İstanbul’da bebekleri kendilerinin anlaşmalı olduğu hastanelere sevk ederek haksız kazanç sağlayan ve ihmali davranışlarda bulunarak ölmelerine neden olan Yenidoğan Çetesi hakkında yürütülen soruşturma tamamlanarak fezleke hazırlanmıştı. Fezleke değerlendirme yapılması için Bakırköy Cumhuriyet Başsavcılığı’na gönderilmişti. İddianame Bakırköy Cumhuriyet Başsavcılığı tarafından hazırlanarak Bakırköy 22. Ağır Ceza Mahkemesi’ne gönderilmişti.
Davanın görülmesine 4’üncü gününde devam ediliyor
Yenidoğan Çetesi’nin yöneticileri ve üyelerinin yargılandığı davanın görülmesine ilk celsesinin görülmesine 4’üncü gününde devam ediliyor. Bakırköy Adliyesi konferans salonunda görülen duruşmaya bir kısım tutuklu ve tutuksuz sanıklar ile taraf avukatları katıldı. Duruşmada mahkeme heyeti de yerini alarak duruşmayı başlattı. Duruşmada bugün sanık savunmalarının alınmasına devam edileceği öğrenildi.
“Yenidoğan yoğun bakımdaki epikrizler sadece Fırat Sarı'nındı”
Duruşmanın dördüncü gününde 14. sanık medikal muhasebeci Funda Özen'in savunması başladı.
Yenidoğan yoğun bakımının faturalandırmasını yaptığını belirten Özen, "Dolandırıcılıkla suçlanıyorum ama hiçbir para hareketim yok.
Örgüt varsa da bilmiyorum. Sadece 6 kişiyi tanıyorum. Onlarla da aynı hastanede çalıştığım için biliyorum.
Benim tıbbi bir raporu değiştirmek gibi bir durumum olamaz, basamaklarla bir ilgim yok. Ben faturalandırmayı yapıyorum.
Ben hasta sevki prosedürünün nasıl yapıldığını bilmiyorum.
Hekimler günlük olarak ilaçlarını isterler, eczacı birimi onaylandıktan sonra sisteme otomatik olarak düşer.
Yenidoğan yoğun bakımdaki epikrizler sadece Fırat Sarı'nındı." ifadelerini kullandı.

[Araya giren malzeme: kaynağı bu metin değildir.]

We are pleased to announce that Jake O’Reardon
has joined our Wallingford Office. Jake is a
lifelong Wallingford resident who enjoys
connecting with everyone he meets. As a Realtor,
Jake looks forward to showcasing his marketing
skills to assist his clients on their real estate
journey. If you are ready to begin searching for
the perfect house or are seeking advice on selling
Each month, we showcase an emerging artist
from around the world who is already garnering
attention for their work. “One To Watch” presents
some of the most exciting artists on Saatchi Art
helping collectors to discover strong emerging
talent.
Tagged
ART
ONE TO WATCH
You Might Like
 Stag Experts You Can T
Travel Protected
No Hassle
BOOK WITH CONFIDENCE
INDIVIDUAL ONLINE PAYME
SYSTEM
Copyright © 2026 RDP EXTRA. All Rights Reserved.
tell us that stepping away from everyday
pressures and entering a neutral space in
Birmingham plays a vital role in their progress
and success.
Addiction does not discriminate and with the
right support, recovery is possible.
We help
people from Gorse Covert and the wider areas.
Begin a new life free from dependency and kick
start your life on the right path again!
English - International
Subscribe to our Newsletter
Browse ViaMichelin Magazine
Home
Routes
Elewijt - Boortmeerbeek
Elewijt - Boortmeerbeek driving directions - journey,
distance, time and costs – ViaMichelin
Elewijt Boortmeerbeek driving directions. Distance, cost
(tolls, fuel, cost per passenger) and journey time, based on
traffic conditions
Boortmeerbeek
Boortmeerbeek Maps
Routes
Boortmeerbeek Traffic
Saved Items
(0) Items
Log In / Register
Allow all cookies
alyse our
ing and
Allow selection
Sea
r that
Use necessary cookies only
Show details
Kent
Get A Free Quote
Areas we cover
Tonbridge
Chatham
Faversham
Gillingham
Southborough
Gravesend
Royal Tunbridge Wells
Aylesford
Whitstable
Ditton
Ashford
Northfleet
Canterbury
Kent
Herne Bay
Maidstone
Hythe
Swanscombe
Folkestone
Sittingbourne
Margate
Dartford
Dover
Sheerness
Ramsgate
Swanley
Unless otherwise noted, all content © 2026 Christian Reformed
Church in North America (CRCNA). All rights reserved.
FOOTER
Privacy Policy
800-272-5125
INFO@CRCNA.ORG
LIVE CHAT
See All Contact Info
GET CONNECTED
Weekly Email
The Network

Funda Özen'in avukatı telefon dinleme kararı bulunmadığını iddia ederek müvekkilinin gelen raporları sisteme yüklediği için sorumlu tutulduğunu belirtti. Özen'in avukatı, "Tapeler usulsüz şekilde elde edilmiştir" diye konuştu.
"Fırat Bey'e ben para gönderiyordum onun bana göndermesinden öte”
Davanın 15. sanığı Renas Kılıç savunma yapmaya başladı.
Mahkeme, Esenyurt Belediyesi Sağlık İşleri Müdürlüğü'nde çalışan Renas Kılıç'ı dinlemeye başladı.
Renas Kılıç Reyap'ın sahiplerini tanıdığını söyledi. Kılıç ifadesinde şunları söyledi:
"İşçi kadrosundaydım, yarı zamanlı Reyap'ta çalıştım.
Başkan Kemal Deniz Bozkurt özverili çalışmalarım nedeniyle beni memur kadrosuna aldı.
Başkan dedi ki; "Ben seni çok sevdim. Tekrar kazanmak istiyorum, muhtarlarla, özel hastanelerle iletişimimi sağlamanı istiyorum".
Ben de kabul ettim. Hedeflerim vardı. Siyasi olarak da. İşçi olarak başladım tutuklanmadan önce müdür olmuştum.
Reyap'ın sahiplerini tanıyorum, bağım vardı. İhtiyaçları olduğunda bana doktor sorarlardı yönlendirirdim.
Fırat Sarı'yı çocuğum doğduğunda tanıdım.
Esenyurt dışında herhangi bir yere hasta göndermem mümkün değil.
Esenyurt Belediyesi'nde isim yapmak istedim."
Mahkeme Başkanın "Senin işin mi Fırat'ın hastalarını takip etmek?" sorusu üzerine sanık Kılıç, "Takip etmiyorum. Bana ulaştılar, Fırat Beye ulaşamamışlar, o yüzden ulaştım" yanıtın verdi.
Sanık Kılıç, Medisense üzerinden para transferiyle ilgili ise, "Fırat Bey'e ben para gönderiyordum onun bana göndermesinden öte. Onun bana gönderdiği tarih 2019" diye konuştu.
Sanık, "Senin görevin hastanelere hasta göndermek mi?" sorusuna, "Yani bana hasta yakınlarından talep gelirse, hastalar bize ulaşıyor. Bir menfaat elde etmek için değil" yanıtını verdi.